Étiquettes

Du haut des 16 % dont le crédite un sondage, celui qui se voit candidat de la droite à la présidentielle répète qu’il a ses chances. Mais rien n’est assuré.

  • « Excuse-moi, mon lapin, mais, ça, c’est de la flûte ! »

Voilà ce que peuvent entendre les collaborateurs de Xavier Bertrand et quelques vieux potes quand ils lui donnent un conseil qu’il n’a nulle intention de suivre.

Dessin de Kiro – Le Canard – 03/02/201
  • « Xavier, mets une cravate, je t’assure, moi aussi je suis un élu, et pour les gens c’est important. » Il hausse les épaules, s’engouffre dans sa bagnole, le voilà parti.

Galvanisé sans doute par les sondages, qui le donnent gagnant dans sa région, en juin, et ceux qui lui accordent pour l’instant 16 % des intentions de vote en 2022.

Combien de gens rencontrés en une journée, de paluches serrées, d’anniversaires oppor­tunément souhaités, de petits mots soigneusement calibrés :

  • tu étais formidable sur CNews, tu as vraiment fait mouche, voyons-nous vite.

C’est plus qu’éculé mais ça plaît toujours, il l’a compris.

Sa voiture est devenue sa seconde maison. Il adore s’y réfugier, c’est pour ça qu’il a parfois l’air un peu chiffon, il a même tenté une blague là-dessus :

  • « Si l’auto-satisfaction c’est d’être content de sa voiture, alors, oui, je suis auto-satisfait. » Succès mitigé.

Bertrand a décidé il y a quelques années d’assumer l’ambition qui le porte, sans la moindre coquetterie :

  • « L’Elysée, je n’y pense pas dix fois par jour mais cent fois ».

Des années déjà qu’il ne joue plus les gentils petits. Il a subi plus que d’autres les sarcasmes de la meute : trop gros, aucune classe, dès qu’on le voit on l’oublie, prêt à tout, un agent d’assurances de Saint-Quentin, vous voteriez pour quelqu’un comme ça ?

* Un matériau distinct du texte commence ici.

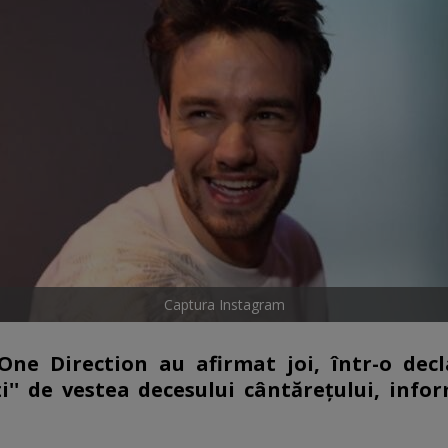
Captura Instagram
One Direction au afirmat joi, într-o decl
i'' de vestea decesului cântăreţului, info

Même Sarkozy, qui a eu son lot de vacheries, s’est surpassé sur Bertrand :

  • « C’est le gars qui arrive avec ses chaussures en plastique qui font floc-floc. »

Il vient du fond de la salle, il est arrivé comme un môme au RPR, subjugué par Chirac. Pas énarque, pas même l’aura d’un fils de prolétaires, un simple gars de la classe moyenne, il a balayé les planchers des meetings, rangé les chaises, collé les affiches.

Comment tu t’appelles, déjà ? Ah oui, Xavier, c’est bien ça, merci et à la prochaine.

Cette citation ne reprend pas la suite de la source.